START Listed entries
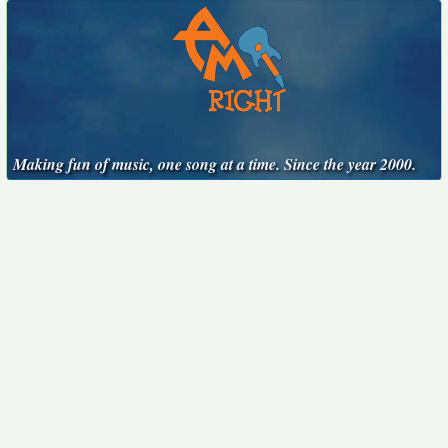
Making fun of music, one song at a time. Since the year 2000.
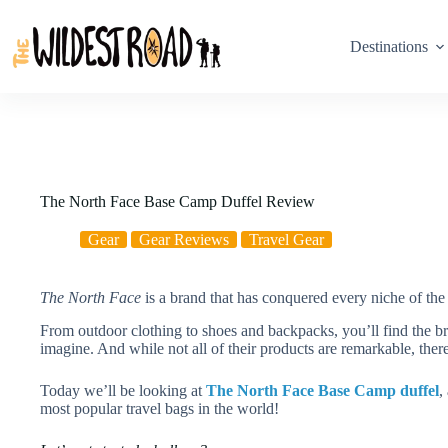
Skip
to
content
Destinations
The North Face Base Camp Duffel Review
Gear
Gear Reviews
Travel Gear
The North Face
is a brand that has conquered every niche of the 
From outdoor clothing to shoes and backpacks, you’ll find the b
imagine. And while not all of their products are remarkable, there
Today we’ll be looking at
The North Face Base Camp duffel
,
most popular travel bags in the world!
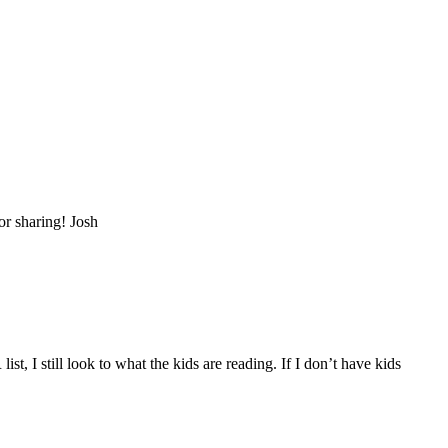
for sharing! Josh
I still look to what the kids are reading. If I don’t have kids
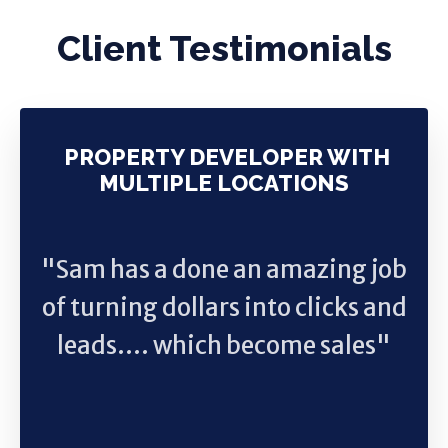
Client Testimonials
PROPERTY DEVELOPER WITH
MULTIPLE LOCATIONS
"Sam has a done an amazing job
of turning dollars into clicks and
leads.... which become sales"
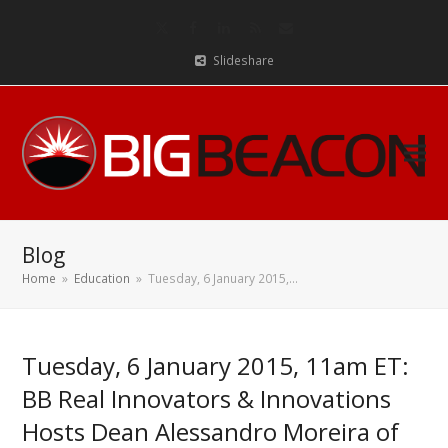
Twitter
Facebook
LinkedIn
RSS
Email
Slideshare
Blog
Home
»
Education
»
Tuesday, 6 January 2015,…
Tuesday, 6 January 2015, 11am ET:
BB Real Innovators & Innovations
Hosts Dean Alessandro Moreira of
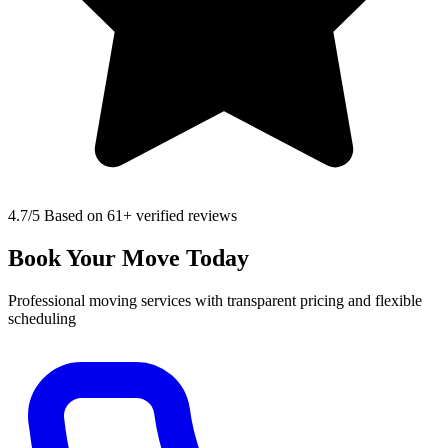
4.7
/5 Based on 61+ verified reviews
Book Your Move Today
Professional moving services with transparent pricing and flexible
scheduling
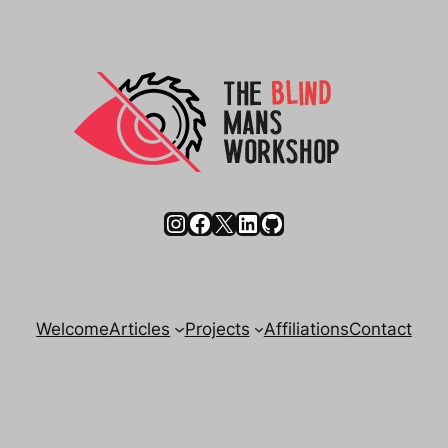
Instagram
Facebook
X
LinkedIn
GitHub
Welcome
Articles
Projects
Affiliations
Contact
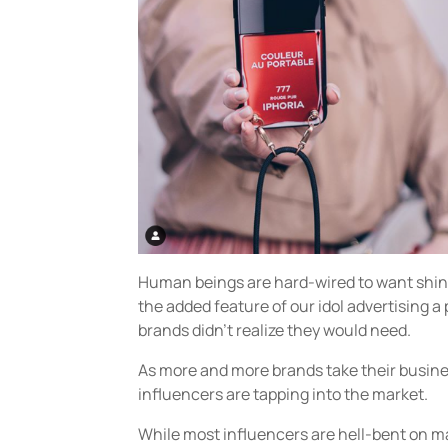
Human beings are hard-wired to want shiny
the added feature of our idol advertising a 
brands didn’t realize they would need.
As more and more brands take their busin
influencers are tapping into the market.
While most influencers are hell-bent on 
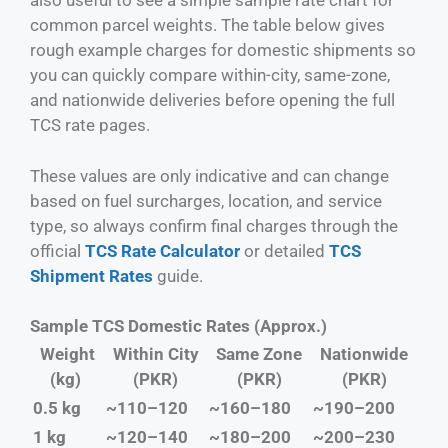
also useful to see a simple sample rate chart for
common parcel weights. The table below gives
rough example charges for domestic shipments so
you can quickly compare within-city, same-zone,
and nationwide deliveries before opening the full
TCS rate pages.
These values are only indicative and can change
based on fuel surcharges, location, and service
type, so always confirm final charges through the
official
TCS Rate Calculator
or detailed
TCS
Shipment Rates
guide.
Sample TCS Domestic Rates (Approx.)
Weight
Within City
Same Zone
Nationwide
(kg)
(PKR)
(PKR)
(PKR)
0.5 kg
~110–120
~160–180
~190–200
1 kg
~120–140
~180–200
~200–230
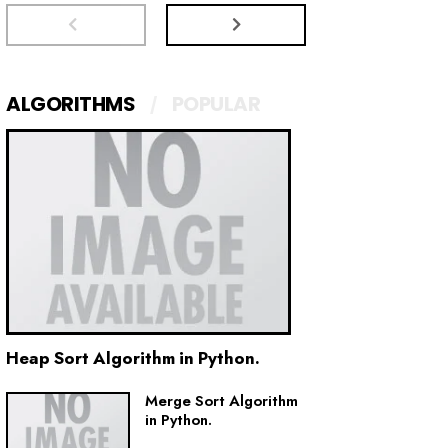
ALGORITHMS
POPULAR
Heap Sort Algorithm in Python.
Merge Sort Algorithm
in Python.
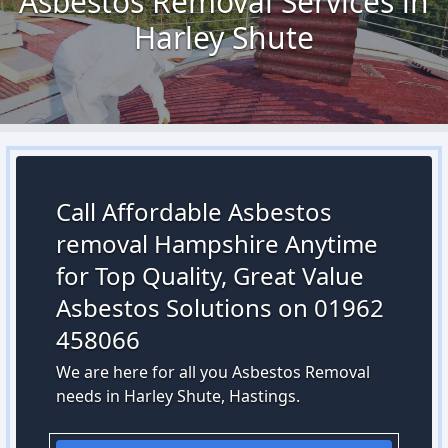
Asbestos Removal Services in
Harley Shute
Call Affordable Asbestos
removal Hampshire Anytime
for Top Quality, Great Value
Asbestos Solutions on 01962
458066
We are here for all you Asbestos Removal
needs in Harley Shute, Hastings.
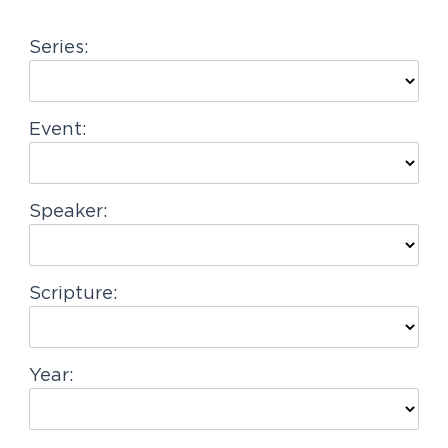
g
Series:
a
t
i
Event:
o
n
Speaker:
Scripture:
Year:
END Listed entries
Task to carry out:
The lines holding the string "most" in the listing above are what you should copy out.

Your response:
most popular travel bags in the world!
While most influencers are hell-bent on 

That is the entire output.